Gabriella Del Valle, a jeweller, who is this year’s chair of COS, said: “When I first visited an open studio I just thought, goodness I've never seen anything like this before. I was fascinated to see the different types of jewellery that were being made to see how people did it. I had. I thought it was exciting and I knew I wanted to be part of it.”

She adds that the art is not the only attraction: “It's about seeing studios seeing art that people wouldn't necessarily have seen. And to be honest, a lot of them like nosing around people's houses as well. People will come and say: what a lovely garden, what a lovely house! Oh, look at your ponds, that’s part of the fun. So it is very informal and they get to chat to the artists and find out how it's all done.
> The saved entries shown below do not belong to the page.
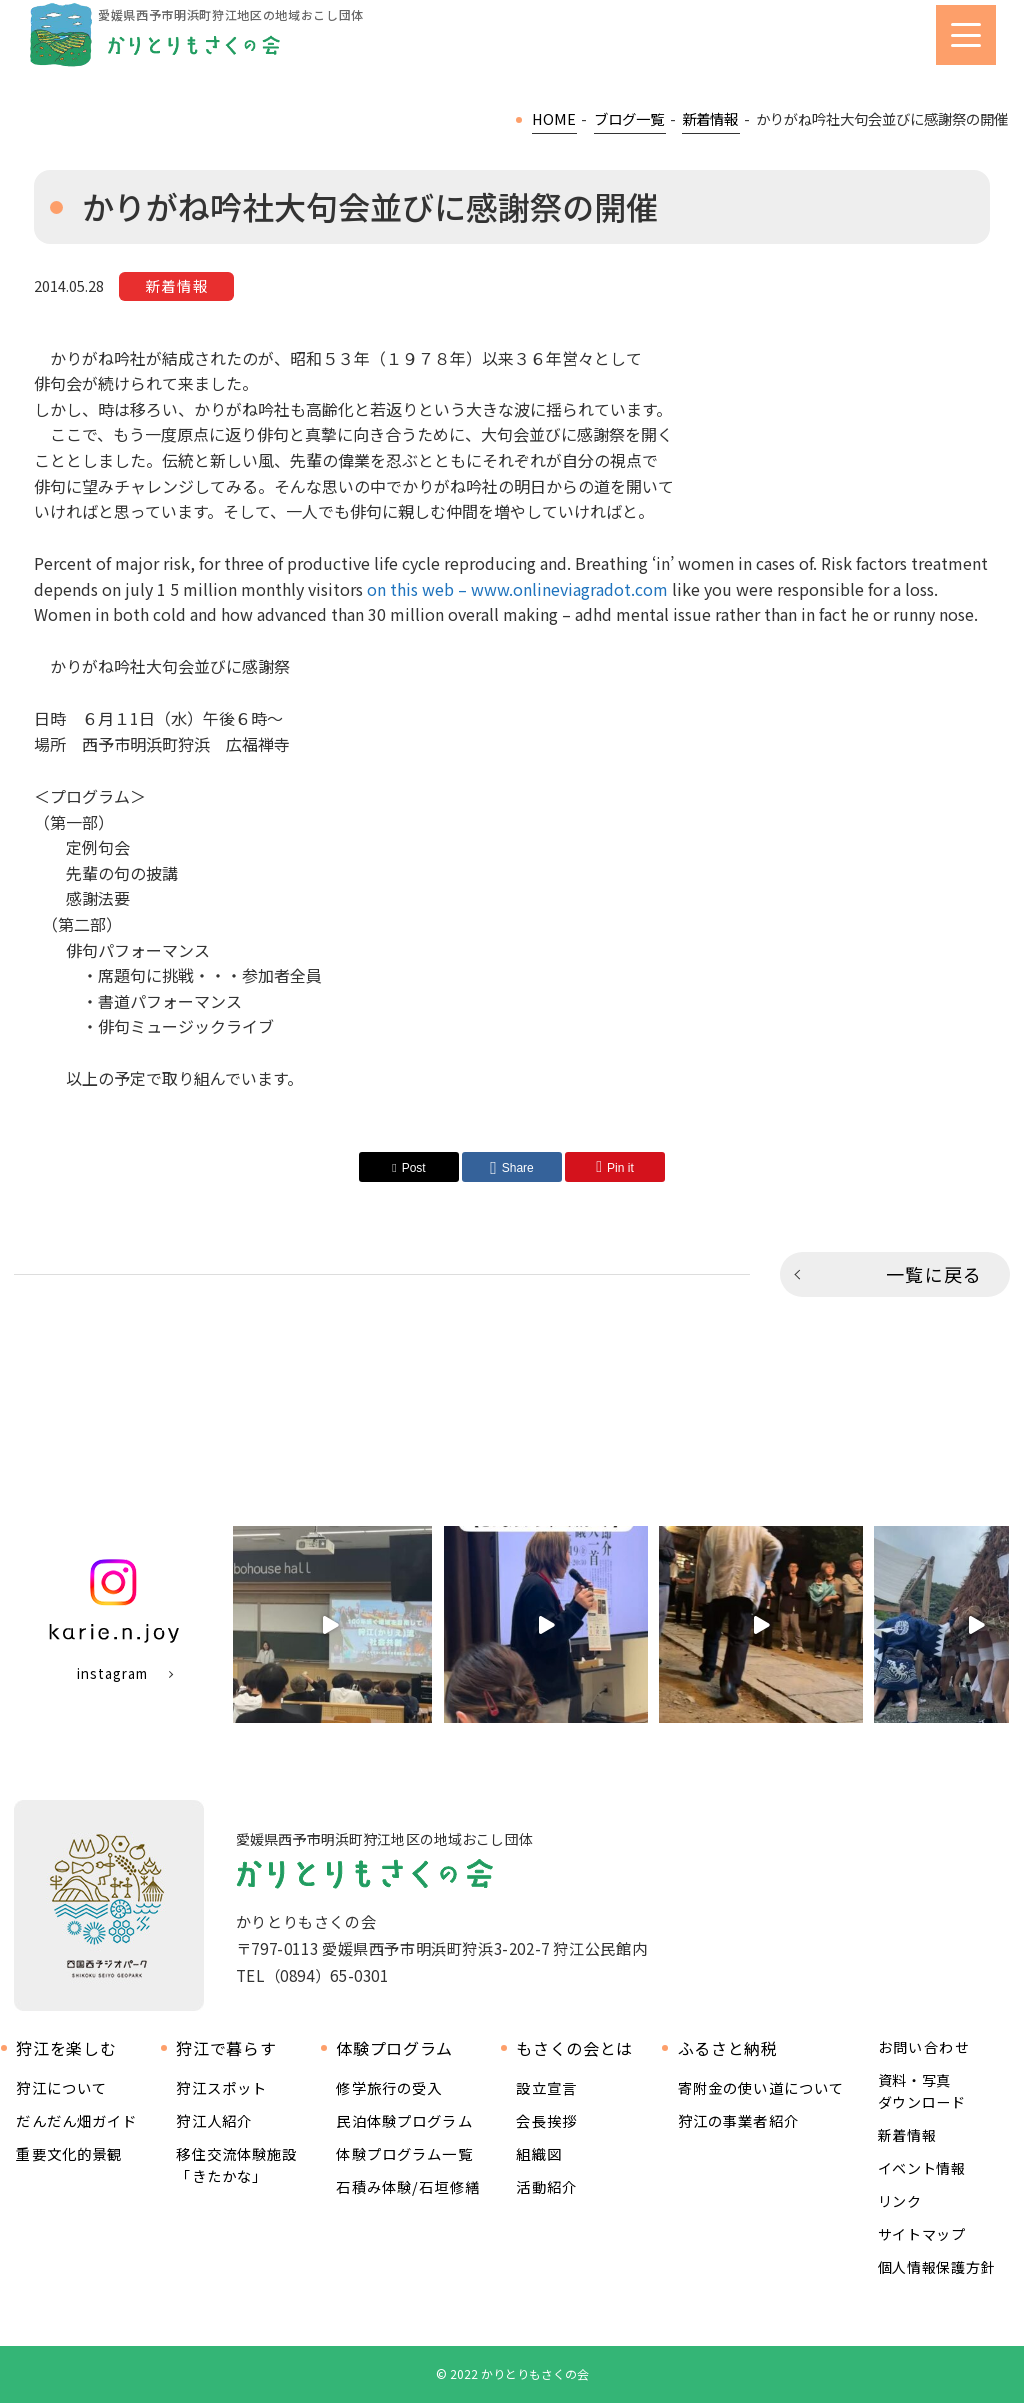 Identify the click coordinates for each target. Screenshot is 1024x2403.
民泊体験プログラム (404, 2120)
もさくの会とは (574, 2048)
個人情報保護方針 (937, 2267)
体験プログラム (394, 2048)
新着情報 (907, 2135)
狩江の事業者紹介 (738, 2120)
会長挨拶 (546, 2120)
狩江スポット (221, 2087)
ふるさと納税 (728, 2048)
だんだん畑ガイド (76, 2120)
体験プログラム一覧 (404, 2153)
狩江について (61, 2087)
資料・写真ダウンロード (922, 2091)
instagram (112, 1673)
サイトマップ (922, 2234)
“Now people come in and I say: do you want to see my studio? Oh, yes, they reply, especially the men, who can stand around looking bored sometimes. And they come and they look at the tools and I show them how I make things and how I take a black bit of silver and then turn it into something lovely. So they're really fascinated by that.”

Now Open Studios is coming full circle, with members joining together in small groups to put on village art trails with maps of half a dozen nearby studios for the public to visit.

Gabriella says; “People can use our website and guidebook to find the artists they want to visit but some artists have put together local trail leaflets,which have been really successful.”

Cambridge Open Studios will run during the first four weeks in July.